-- DATASET RECORDS follows --

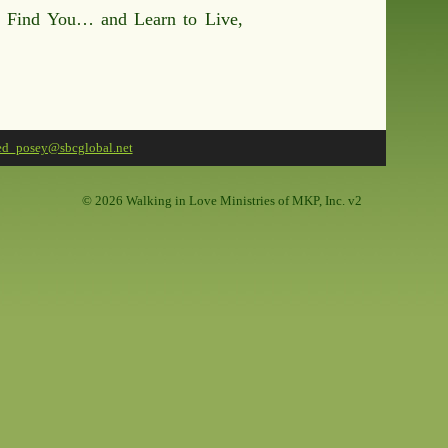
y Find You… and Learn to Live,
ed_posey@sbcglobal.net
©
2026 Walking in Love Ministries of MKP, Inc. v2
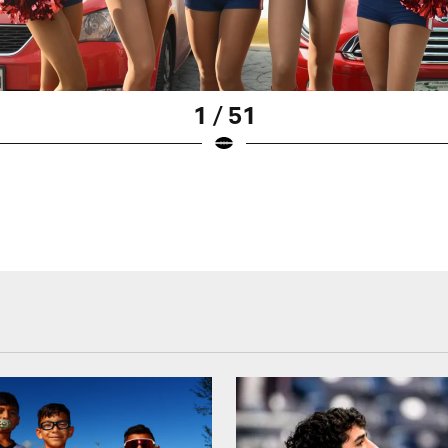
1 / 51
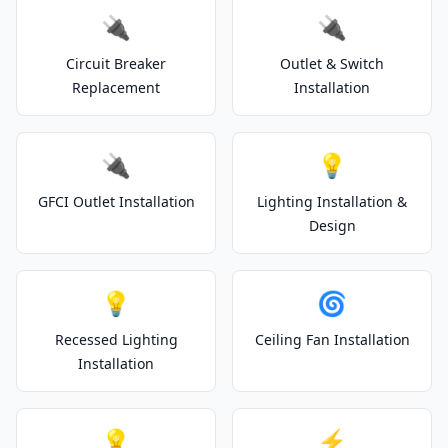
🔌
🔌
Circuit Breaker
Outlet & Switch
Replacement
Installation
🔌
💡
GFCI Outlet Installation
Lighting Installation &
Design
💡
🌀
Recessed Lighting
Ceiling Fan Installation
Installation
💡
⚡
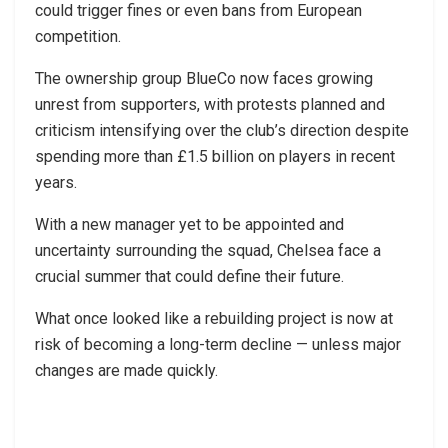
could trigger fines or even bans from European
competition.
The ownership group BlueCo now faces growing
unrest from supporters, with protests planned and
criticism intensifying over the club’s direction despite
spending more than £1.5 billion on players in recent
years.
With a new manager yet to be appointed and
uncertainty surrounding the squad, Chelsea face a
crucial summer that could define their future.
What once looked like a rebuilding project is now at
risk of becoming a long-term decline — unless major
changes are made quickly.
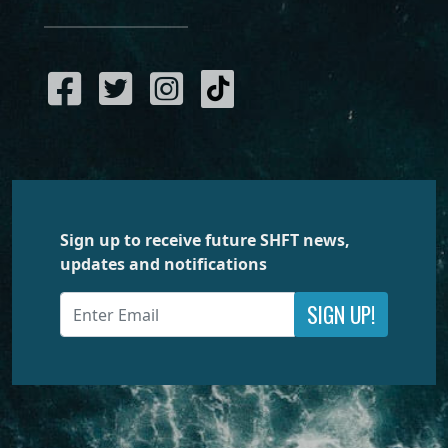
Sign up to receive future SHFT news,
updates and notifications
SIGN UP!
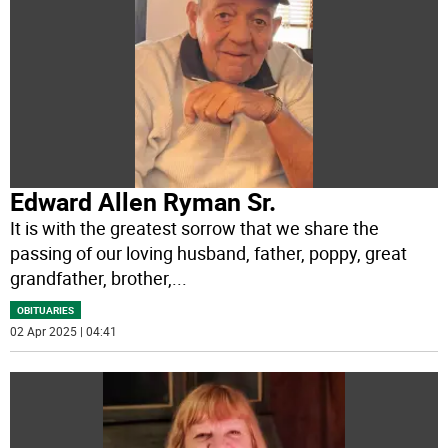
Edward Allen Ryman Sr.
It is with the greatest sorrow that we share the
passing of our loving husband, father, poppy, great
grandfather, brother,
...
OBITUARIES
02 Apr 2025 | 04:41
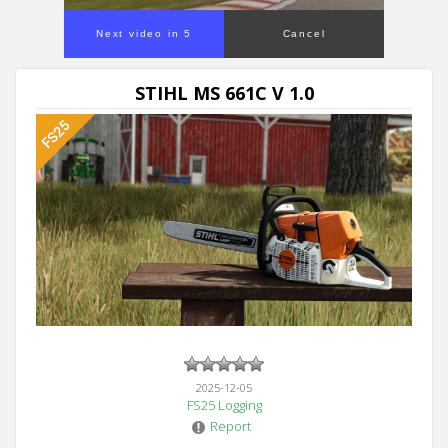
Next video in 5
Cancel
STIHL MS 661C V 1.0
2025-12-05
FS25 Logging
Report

-- DATASET RECORDS concluded --

- REQUIRED WORK
Search the data above for the word "that". Copy each line it is in.

- WRITTEN SOLUTION
crucial summer that could define their future.
It is with the greatest sorrow that we share the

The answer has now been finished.